WORK ITEM = Although the data below holds other lines too, output only those from the line with "Steampunkitalia.com" up to and including the line with "La fabbrica del vapore italiano - forum", exactly as they appear.
───── STORED DATA
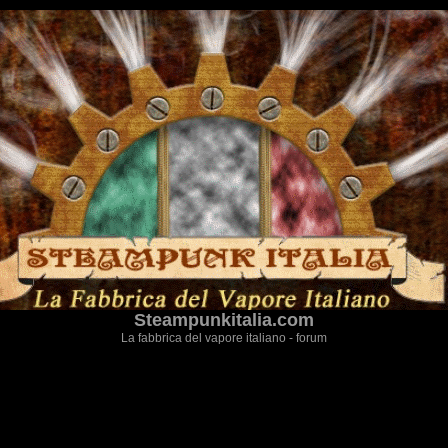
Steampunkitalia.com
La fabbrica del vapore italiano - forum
──────────
───── STORED DATA
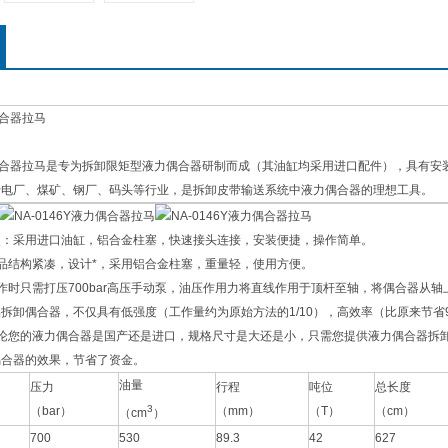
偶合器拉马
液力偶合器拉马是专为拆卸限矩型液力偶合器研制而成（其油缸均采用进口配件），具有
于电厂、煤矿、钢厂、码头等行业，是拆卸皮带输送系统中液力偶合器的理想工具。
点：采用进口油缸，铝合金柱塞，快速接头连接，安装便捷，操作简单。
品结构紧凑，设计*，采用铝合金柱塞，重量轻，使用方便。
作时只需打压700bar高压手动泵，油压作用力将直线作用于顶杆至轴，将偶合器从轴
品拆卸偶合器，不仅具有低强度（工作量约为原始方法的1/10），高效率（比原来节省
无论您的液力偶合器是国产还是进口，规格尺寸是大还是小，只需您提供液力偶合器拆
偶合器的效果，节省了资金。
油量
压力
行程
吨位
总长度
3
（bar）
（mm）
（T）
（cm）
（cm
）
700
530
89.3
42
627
──────────
SOLUTION TO THIS TASK =
Steampunkitalia.com
La fabbrica del vapore italiano - forum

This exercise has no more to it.